Australian marine renewables firm Carnegie Wave Energy is to start pipeline laying this week on its Perth Project, offshore Garden Island, Western Australia, following completion of offshore foundation installation activities.
The Perth Wave Energy Project (PWEP) will be the first commercial-scale grid-connected wave energy project and desalination plant to use Carnegie’s CETO wave energy technology.
PWEP will involve the installation and operation of four to eight submerged CETO units attached to the sea floor. These are connected to two small diameter pipelines, laid on the seabed and trenched through the immediate shoreline, that run back to a shore-based power generation facility located within a pre-disturbed and disused quarry on Garden Island.
Work on subsea drilling and installation of pile type foundations for the project started in December, using the foundation installation vessel Endeavour (previously named the Eunsung 1200), operated by Fugro Seacore (pictured above).
Geotechnical conditions, and suitability of the pile design and the installation approach were confirmed and the subsea drilling and installation of all pile type foundations was completed over the past weekend.
The CETO system operates under water, away from storms and invisible from the shore. Fully submerged buoys are tethered to seabed pump units. These buoys move with the motion of the passing waves and drive the pumps. The pumps pressurize water which is delivered onshore via a subsea pipe.

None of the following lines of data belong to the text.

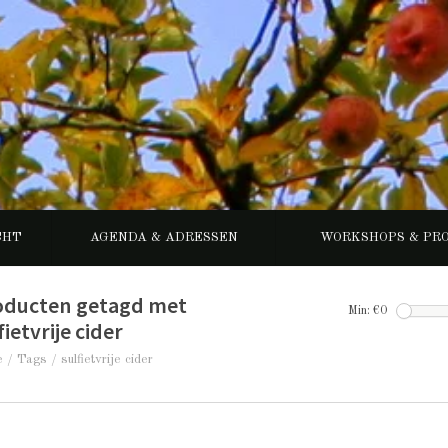
CHT
AGENDA & ADRESSEN
WORKSHOPS & PR
oducten getagd met
Min: €
0
fietvrije cider
e
/
Tags
/
sulfietvrije cider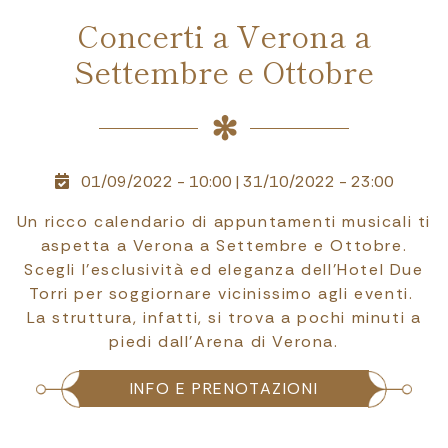
Concerti a Verona a
Settembre e Ottobre
01/09/2022 - 10:00
|
31/10/2022 - 23:00
Un ricco calendario di appuntamenti musicali ti
aspetta a Verona a Settembre e Ottobre.
Scegli l’esclusività ed eleganza dell’Hotel Due
Torri per soggiornare vicinissimo agli eventi.
La struttura, infatti, si trova a pochi minuti a
piedi dall’Arena di Verona.
INFO E PRENOTAZIONI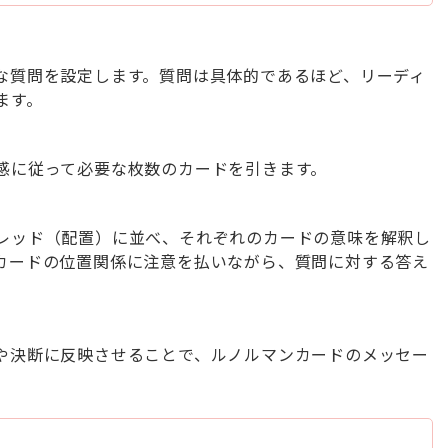
な質問を設定します。質問は具体的であるほど、リーディ
ます。
感に従って必要な枚数のカードを引きます。
レッド（配置）に並べ、それぞれのカードの意味を解釈し
カードの位置関係に注意を払いながら、質問に対する答え
や決断に反映させることで、ルノルマンカードのメッセー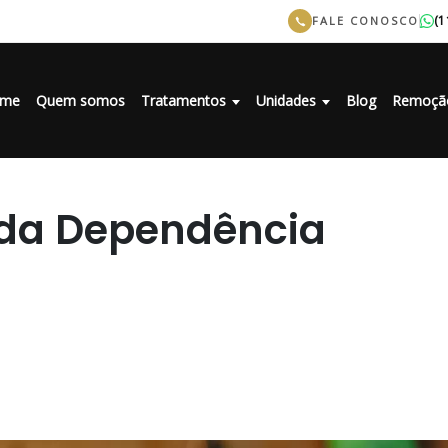
(1
FALE CONOSCO
me
Quem somos
Tratamentos
Unidades
Blog
Remoçã
 da Dependência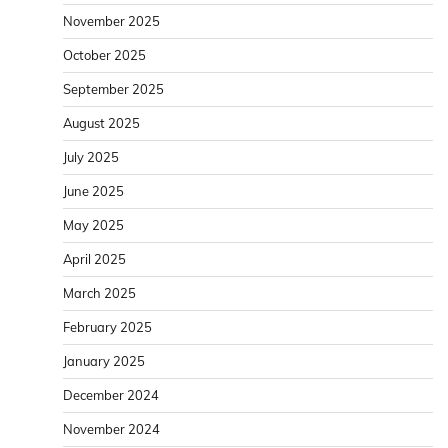
November 2025
October 2025
September 2025
August 2025
July 2025
June 2025
May 2025
April 2025
March 2025
February 2025
January 2025
December 2024
November 2024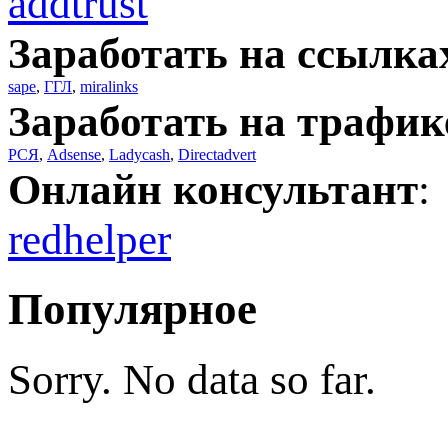
addtrust
Заработать на ссылка
sape
,
ГГЛ
,
miralinks
Заработать на трафик
РСЯ
,
Adsense
,
Ladycash
,
Directadvert
Онлайн консультант
:
redhelper
Популярное
Sorry. No data so far.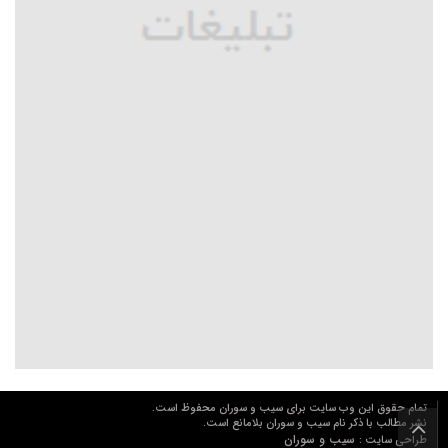
تمام حقوق این وب سایت برای سیب و سوران محفوظ است.
نشر مطالب با ذکر نام سیب و سوران بلامانع است.
سیب و سوران
طراحی سایت :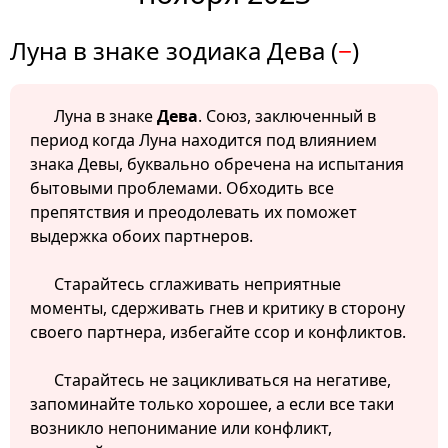
Луна в знаке зодиака Дева (
−
)
Луна в знаке
Дева
. Союз, заключенный в
период когда Луна находится под влиянием
знака Девы, буквально обречена на испытания
бытовыми проблемами. Обходить все
препятствия и преодолевать их поможет
выдержка обоих партнеров.
Старайтесь сглаживать неприятные
моменты, сдерживать гнев и критику в сторону
своего партнера, избегайте ссор и конфликтов.
Старайтесь не зацикливаться на негативе,
запоминайте только хорошее, а если все таки
возникло непонимание или конфликт,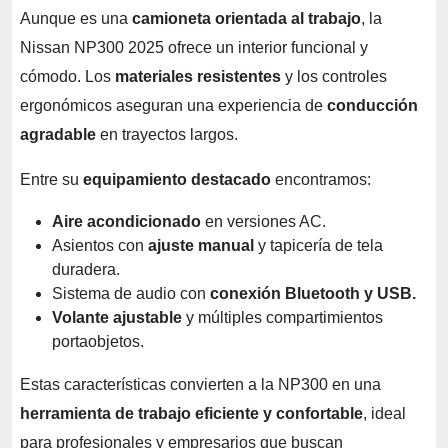
Aunque es una
camioneta orientada al trabajo
, la
Nissan NP300 2025 ofrece un interior funcional y
cómodo. Los
materiales resistentes
y los controles
ergonómicos aseguran una experiencia de
conducción
agradable
en trayectos largos.
Entre su
equipamiento destacado
encontramos:
Aire acondicionado
en versiones AC.
Asientos con
ajuste manual
y tapicería de tela
duradera.
Sistema de audio con
conexión Bluetooth y USB.
Volante ajustable
y múltiples compartimientos
portaobjetos.
Estas características convierten a la NP300 en una
herramienta de trabajo eficiente y confortable
, ideal
para profesionales y empresarios que buscan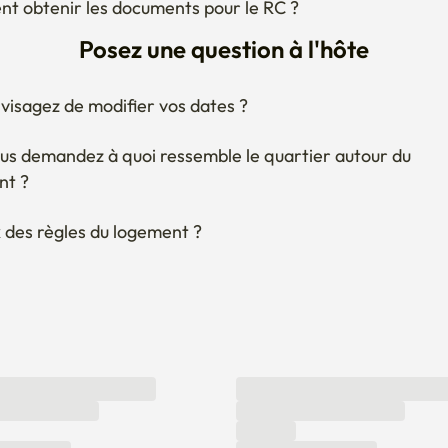
Posez une question à l'hôte
visagez de modifier vos dates ?
us demandez à quoi ressemble le quartier autour du 
nt ?
 des règles du logement ?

Onshore, high-pressure water is used to drive hydroelectric turbines, generating zero-emission electricity. The high-pressure water can also be used to supply a reverse osmosis desalination plant, replacing or reducing reliance on greenhouse gas-emitting, electrically-driven pumps usually required for such plants.
The technology is also capable of generating power offshore should the specific characteristics of a project site require it.
PWEP is supported by AUD$13.1m in Australian Government funding through the Australian Renewable Energy Agency’s Emerging Renewables Program.
PWEP is supported by $7.3 million from the Government of Western Australia's Low Emissions Energy Development (LEED) Fund. This is part of a larger $10 million LEED grant, awarded to Carnegie by the Western Australian Government, to support the development of the CETO technology from concept through to completion of PWEP.
The desalination pilot is supported by a $1.27m AusIndustry grant from the Clean Technology Innovation Program.